Why is the Nicaragua election considered a “pantomime”?

Imagine the outcome of the election in 2016 regarding the losing party as terrorists. In this nightmarish scenario, once Hillary Clinton lost the election to Donald Trump, everyone working on the Democratic Party’s campaign would be persecuted. Although the country got closer to that than we have ever been following the 2020 election, it’s nothing compared to Nicaragua’s actual reality following their election.

Daniel Ortega won a fourth consecutive presidential term in elections denounced by the U.S. as a “sham”. The long-term Nicaraguan leader derided his opponents (most jailed or in exile) as “terrorists”. 

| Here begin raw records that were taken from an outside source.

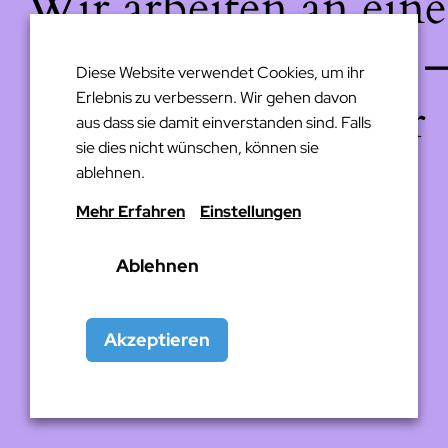
Wir arbeiten an eine
großartigen Sache 
Diese Website verwendet Cookies, um ihr
Erlebnis zu verbessern. Wir gehen davon
schau bald wieder
aus dass sie damit einverstanden sind. Falls
sie dies nicht wünschen, können sie
vorbei!
ablehnen.
Mehr Erfahren
Einstellungen
Ablehnen
Akzeptieren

Nicaragua’s Supreme Electoral Council said that with nearly all the ballots counted, a preliminary tally had Ortega’s Sandinista alliance winning about 76% of votes. With seven would-be presidential challengers detained since June, Ortega secured a fourth consecutive five-year term, his fifth overall.

Nicaragua election

When Daniel Ortega stepped back from casting his ballot, his supporters lined the polling station and broke into supposedly spontaneous applause. Holding his thumb in the air to show off the voting ink, he and his wife, Vice-President Rosario Murillo, drank in the noise for the state television cameras before being whisked away in a silver Mercedes-Benz.

He might as well have declared himself the victor there & then. This was an election in which the result was never in question. In fact, the outcome in Nicaragua was decided months before a vote was even cast or counted.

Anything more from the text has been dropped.